We develop a number of Gradle plugins, where we define the API to be the plugin id and Gradle extension(s). Implementation code wires the extension properties to Gradle tasks, and we consider the extensions to be the consumer-facing API. (IOW we follow guidance here: https://docs.gradle.org/current/userguide/custom_plugins.html#sec:mapping_extension_properties_to_task_properties, Capturing user input from the build script through an extension and mapping it to input/output properties of a custom task is a useful pattern. The build script author interacts only with the DSL defined by the extension. The imperative logic is hidden in the plugin implementation.
)
We find that when we modify how the tasks work or how they wire together, we often get revapi flags that need to be accepted and documented - however we don't consider these API changes, and want our consumers focusing on changes in the extension as how they should interact with our product.

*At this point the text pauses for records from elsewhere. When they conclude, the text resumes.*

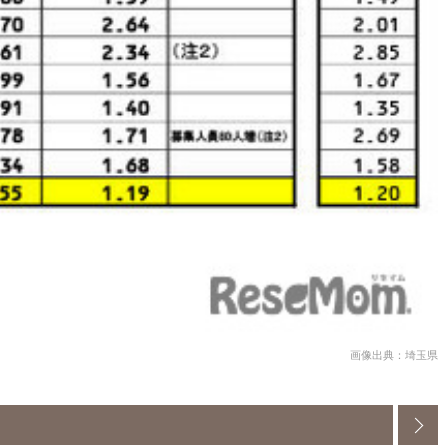
画像出典：埼玉県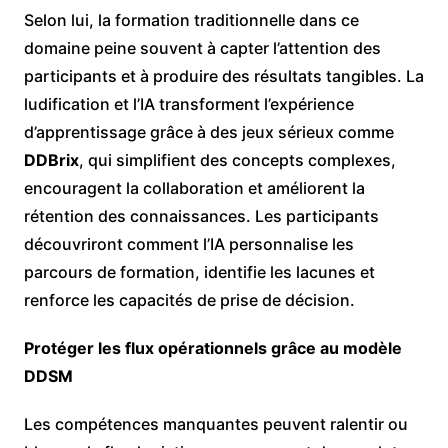
Selon lui, la formation traditionnelle dans ce
domaine peine souvent à capter l’attention des
participants et à produire des résultats tangibles. La
ludification et l’IA transforment l’expérience
d’apprentissage grâce à des jeux sérieux comme
DDBrix
, qui simplifient des concepts complexes,
encouragent la collaboration et améliorent la
rétention des connaissances. Les participants
découvriront comment l’IA personnalise les
parcours de formation, identifie les lacunes et
renforce les capacités de prise de décision.
Protéger les flux opérationnels grâce au modèle
DDSM
Les compétences manquantes peuvent ralentir ou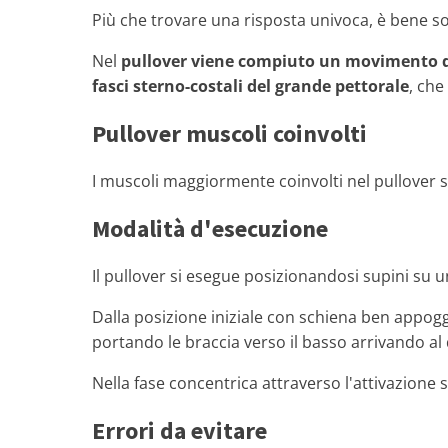
Più che trovare una risposta univoca, è bene s
Nel
pullover viene compiuto un movimento d
fasci sterno-costali del grande pettorale
, che
Pullover muscoli coinvolti
I muscoli maggiormente coinvolti nel pullover s
Modalità d'esecuzione
Il pullover si esegue posizionandosi supini su
Dalla posizione iniziale con schiena ben appogg
portando le braccia verso il basso arrivando al d
Nella fase concentrica attraverso l'attivazione s
Errori da evitare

In a more conventional Java product we might go with separate *-api
and *-impl
projects and only apply revapi to the former; however with a small Gradle-plugin project with a handful of classes, splitting out projects seems like needless complication of the repo itself in order to take advantage of the revapi tool.
What did you want to happen?
It would be nice if the revapi extension offered a class whitelist option or enumeration mode where developers could designate specific classes in a project to be the API surfaces, with revapi flagging and annotating changes to those classes, with other classes judged implementation details that don't require changes to be logged in the revapi.yml.